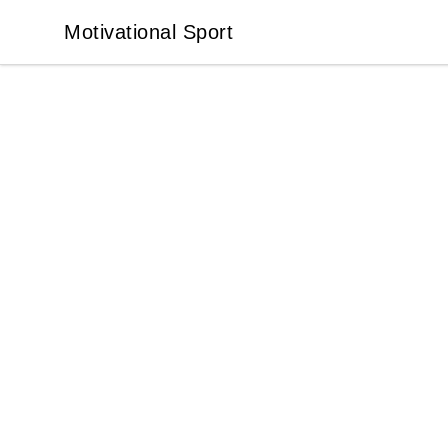
Motivational Sport
Motivational Sport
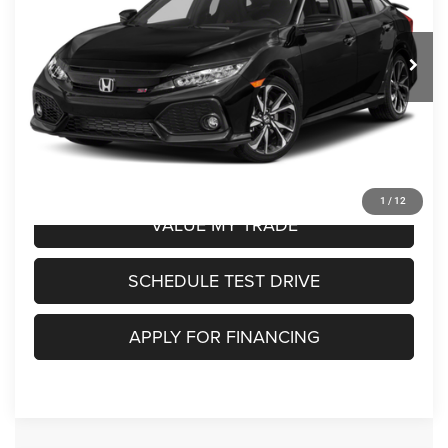
Less
125,063 mi
Ext.
Int.
716756B
Retail Price:
$18,750
Doc Fee
+$250
Savings:
$2,250
Ed Martin Price:
$16,500
CLICK TO CALL
1
/
12
VALUE MY TRADE
SCHEDULE TEST DRIVE
APPLY FOR FINANCING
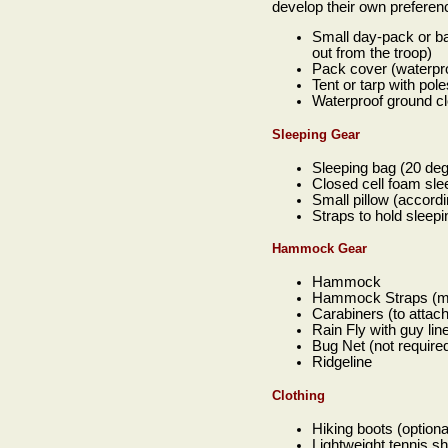
develop their own preferen
Small day-pack or ba
out from the troop)
Pack cover (waterpro
Tent or tarp with pol
Waterproof ground clo
Sleeping Gear
Sleeping bag (20 degr
Closed cell foam sle
Small pillow (accordi
Straps to hold sleep
Hammock Gear
Hammock
Hammock Straps (min
Carabiners (to atta
Rain Fly with guy lin
Bug Net (not require
Ridgeline
Clothing
Hiking boots (option
Lightweight tennis s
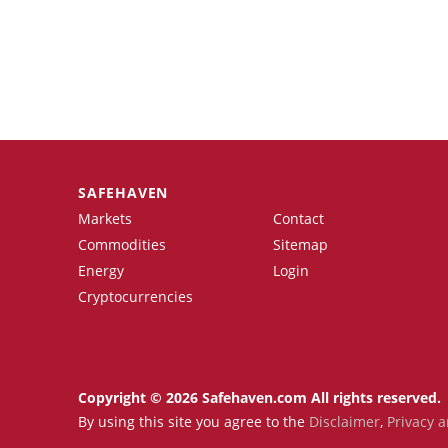
SAFEHAVEN
Markets
Contact
Commodities
Sitemap
Energy
Login
Cryptocurrencies
Copyright © 2026 Safehaven.com All rights reserved.
By using this site you agree to the
Disclaimer
,
Privacy a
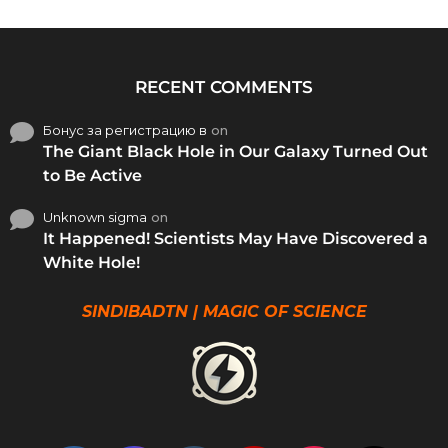
RECENT COMMENTS
Бонус за регистрацию в
on
The Giant Black Hole in Our Galaxy Turned Out
to Be Active
Unknown sigma
on
It Happened! Scientists May Have Discovered a
White Hole!
SINDIBADTN | MAGIC OF SCIENCE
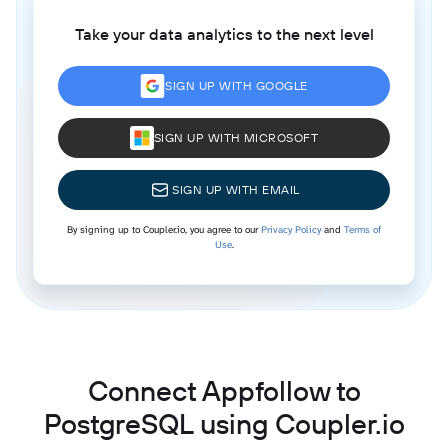
Take your data analytics to the next level
SIGN UP WITH GOOGLE
SIGN UP WITH MICROSOFT
SIGN UP WITH EMAIL
By signing up to Coupler.io, you agree to our
Privacy Policy
and
Terms of
Use
.
Connect Appfollow to
PostgreSQL using Coupler.io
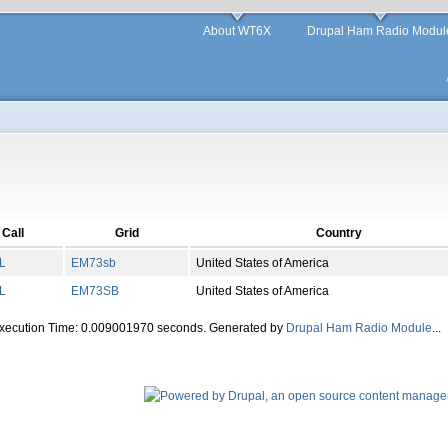
About WT6X
Drupal Ham Radio Modul
Call
Grid
Country
L
EM
73
sb
United States of America
L
EM
73
SB
United States of America
Execution Time: 0.009001970 seconds. Generated by
Drupal Ham Radio Module
...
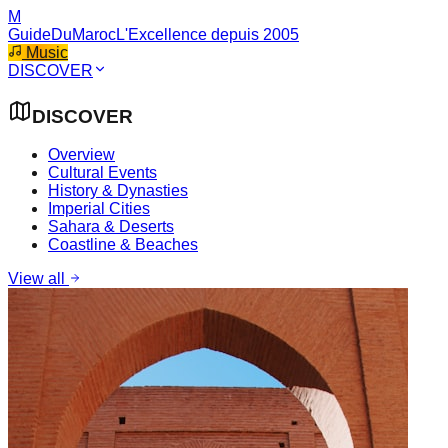
M
GuideDuMaroc
L'Excellence depuis 2005
Music
DISCOVER
DISCOVER
Overview
Cultural Events
History & Dynasties
Imperial Cities
Sahara & Deserts
Coastline & Beaches
View all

--------------------------------------------------

WHAT IS EXPECTED: Please ensure that the data above is repeated exactly, with no pictures in the copy.

COMPLETED TASK:
Motivational Sport
Motivational Sport
Less
125,063 mi
Ext.
Int.
716756B
Retail Price:
$18,750
Doc Fee
+$250
Savings:
$2,250
Ed Martin Price:
$16,500
CLICK TO CALL
1
/
12
VALUE MY TRADE
SCHEDULE TEST DRIVE
APPLY FOR FINANCING
develop their own preferen
Small day-pack or ba
out from the troop)
Pack cover (waterpro
Tent or tarp with pol
Waterproof ground clo
Sleeping Gear
Sleeping bag (20 degr
Closed cell foam sle
Small pillow (accordi
Straps to hold sleep
Hammock Gear
Hammock
Hammock Straps (min
Carabiners (to atta
Rain Fly with guy lin
Bug Net (not require
Ridgeline
Clothing
Hiking boots (option
Lightweight tennis s
SAFEHAVEN
Markets
Contact
Commodities
Sitemap
Energy
Login
Cryptocurrencies
Copyright © 2026 Safehaven.com All rights reserved.
By using this site you agree to the
Disclaimer
,
Privacy a
RECENT COMMENTS
Бонус за регистрацию в
on
The Giant Black Hole in Our Galaxy Turned Out
to Be Active
Unknown sigma
on
It Happened! Scientists May Have Discovered a
White Hole!
SINDIBADTN | MAGIC OF SCIENCE
Take your data analytics to the next level
SIGN UP WITH GOOGLE
SIGN UP WITH MICROSOFT
SIGN UP WITH EMAIL
By signing up to Coupler.io, you agree to our
Privacy Policy
and
Terms of
Use
.
Connect Appfollow to
PostgreSQL using Coupler.io
About WT6X
Drupal Ham Radio Modul
Call
Grid
Country
L
EM
73
sb
United States of America
L
EM
73
SB
United States of America
Execution Time: 0.009001970 seconds. Generated by
Drupal Ham Radio Module
...
M
GuideDuMaroc
L'Excellence depuis 2005
Music
DISCOVER
DISCOVER
Overview
Cultural Events
History & Dynasties
Imperial Cities
Sahara & Deserts
Coastline & Beaches
View all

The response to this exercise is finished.